#### Stored data entries:
# # # # #
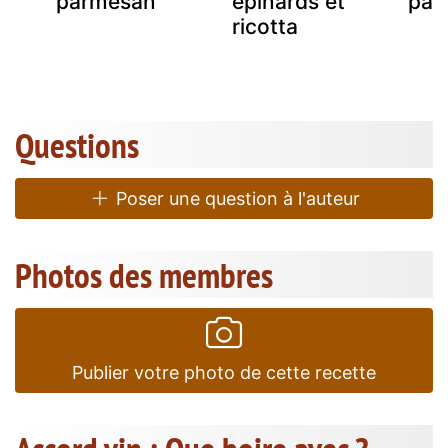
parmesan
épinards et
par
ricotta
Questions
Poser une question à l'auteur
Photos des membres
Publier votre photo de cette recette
# # # # #
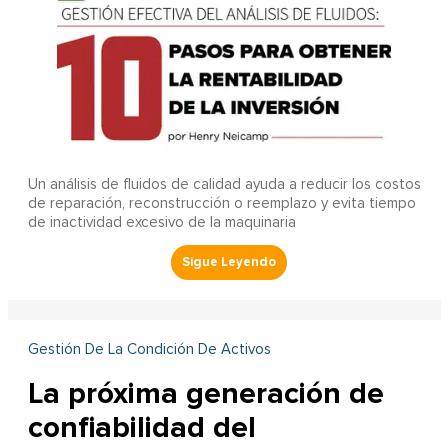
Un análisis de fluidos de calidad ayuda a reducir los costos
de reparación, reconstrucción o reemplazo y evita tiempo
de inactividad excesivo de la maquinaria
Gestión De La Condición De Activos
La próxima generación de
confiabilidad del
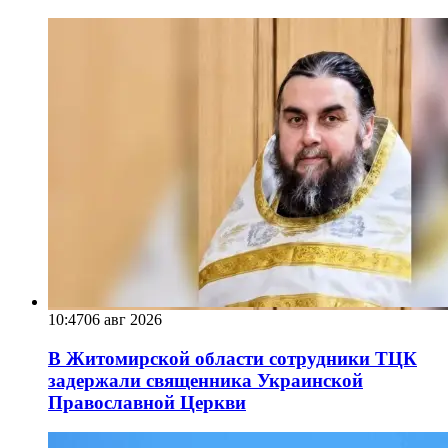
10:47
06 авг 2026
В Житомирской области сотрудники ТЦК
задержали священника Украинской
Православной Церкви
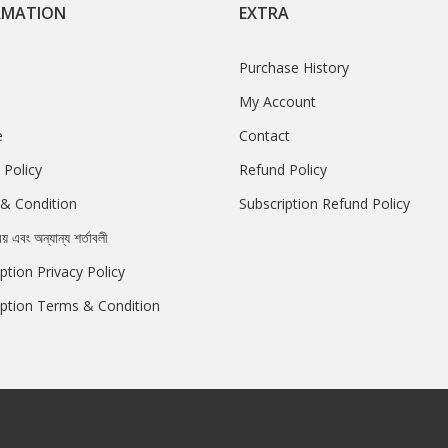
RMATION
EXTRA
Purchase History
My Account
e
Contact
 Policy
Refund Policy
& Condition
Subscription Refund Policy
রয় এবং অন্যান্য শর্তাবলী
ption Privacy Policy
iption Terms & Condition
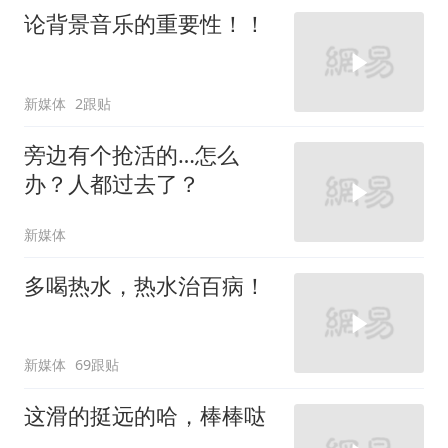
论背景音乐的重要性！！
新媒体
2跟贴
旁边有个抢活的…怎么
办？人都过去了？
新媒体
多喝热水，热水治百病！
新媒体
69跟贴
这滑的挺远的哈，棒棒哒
# # # # #
#### Work instruction:
Each line above that holds the string "Policy" should be copied and shown.

#### Problem solution:
 Policy
Refund Policy
Subscription Refund Policy
ption Privacy Policy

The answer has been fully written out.